Streaks of light crossed high above the Delta in every direction, peaking from 4 a.m. until 5 a.m. and often leaving slow-moving trails in their wakes that lingered for seconds before disappearing. Others exploded through the atmosphere in bright fireballs. These bursts of light left distinct trails in their wakes that in the minutes following would flow into curved “S’s” before disappearing like gigantic smoke rings into the night sky.

“This was a once-in-a-lifetime opportunity,” said David Lawrence, who lives in Rolling Fork and watched the shower nearby. “It wasn’t quite what I expected, according to the 70-per-second, or highest per-second prediction. But on the other hand, the brightness of some of the vapor trails and explosions were impressive.”

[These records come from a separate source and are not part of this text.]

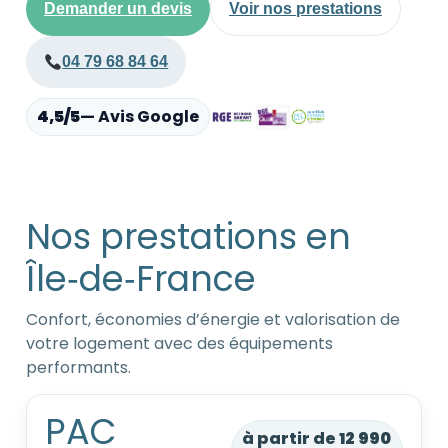
Demander un devis
Voir nos prestations
04 79 68 84 64
4,5/5
— Avis Google
Nos prestations en
Île‑de‑France
Confort, économies d’énergie et valorisation de
votre logement avec des équipements
performants.
PAC
à partir de
12 990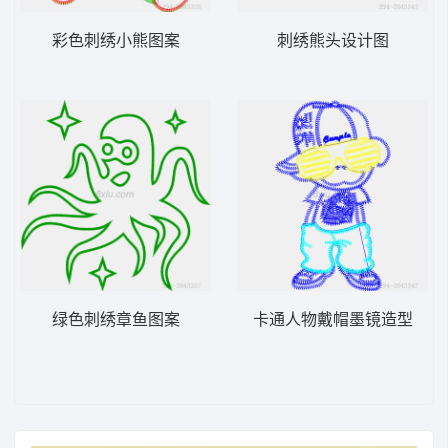
彩色刺绣小熊图案
刺绣熊头设计图
绿色刺绣章鱼图案
卡通人物戴帽墨镜造型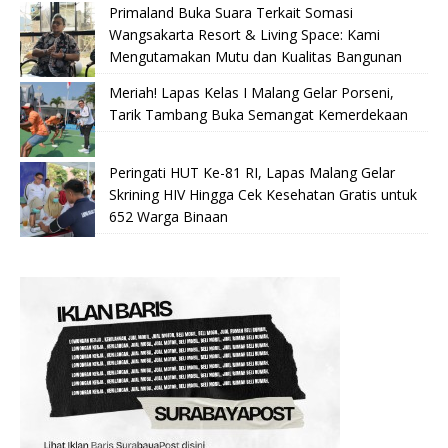
Primaland Buka Suara Terkait Somasi
Wangsakarta Resort & Living Space: Kami
Mengutamakan Mutu dan Kualitas Bangunan
Meriah! Lapas Kelas I Malang Gelar Porseni,
Tarik Tambang Buka Semangat Kemerdekaan
Peringati HUT Ke-81 RI, Lapas Malang Gelar
Skrining HIV Hingga Cek Kesehatan Gratis untuk
652 Warga Binaan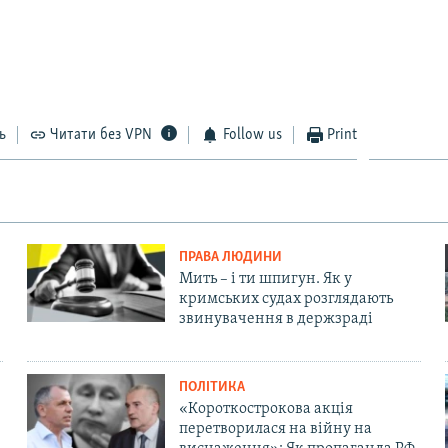
ь
Читати без VPN
Follow us
Print
ПРАВА ЛЮДИНИ
Мить – і ти шпигун. Як у
кримських судах розглядають
звинувачення в держзраді
ПОЛІТИКА
«Короткострокова акція
перетворилася на війну на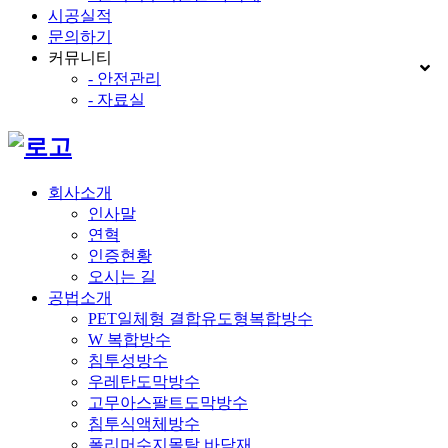
시공실적
문의하기
커뮤니티
- 안전관리
- 자료실
회사소개
인사말
연혁
인증현황
오시는 길
공법소개
PET일체형 결합유도형복합방수
W 복합방수
침투성방수
우레탄도막방수
고무아스팔트도막방수
침투식액체방수
폴리머수지몰탈 바닥재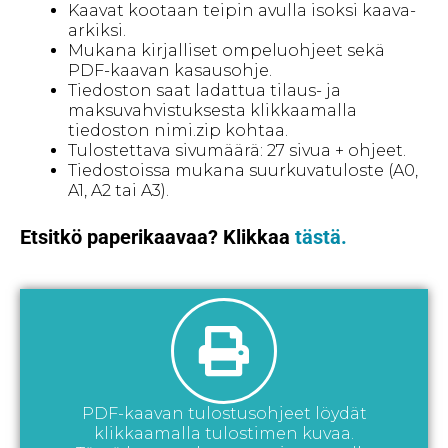
Kaavat kootaan teipin avulla isoksi kaava-
arkiksi.
Mukana kirjalliset ompeluohjeet sekä
PDF-kaavan kasausohje.
Tiedoston saat ladattua tilaus- ja
maksuvahvistuksesta klikkaamalla
tiedoston nimi.zip kohtaa.
Tulostettava sivumäärä: 27 sivua + ohjeet.
Tiedostoissa mukana suurkuvatuloste (A0,
A1, A2 tai A3).
Etsitkö paperikaavaa? Klikkaa
tästä.
PDF-kaavan tulostusohjeet löydät
klikkaamalla tulostimen kuvaa.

In Mound, Laura Barnett gathered with her husband and brother to watch the showers from 1:30 to 4:30 a.m. in a field near her home. “I enjoyed it,” she said. “Sometimes, we saw two or three at a time, sometimes it was like fireworks.”

Others reported seeing the meteors from their homes in Vicksburg despite the city lights.

Billy Bridges said he and his wife watched the meteors from their dock in the lake behind their house. “We took a blanket and pillow and layed out there, looking up,” he said. “We’ll be able to tell the grandkids we saw the great meteor shower of ’01.”

The meteor shower was witnessed across the United States, as well as in Europe, Australia and Asia, as Earth rotated through the high-flying debris.

Scientists say the next big Leonid shower won’t be until 2099.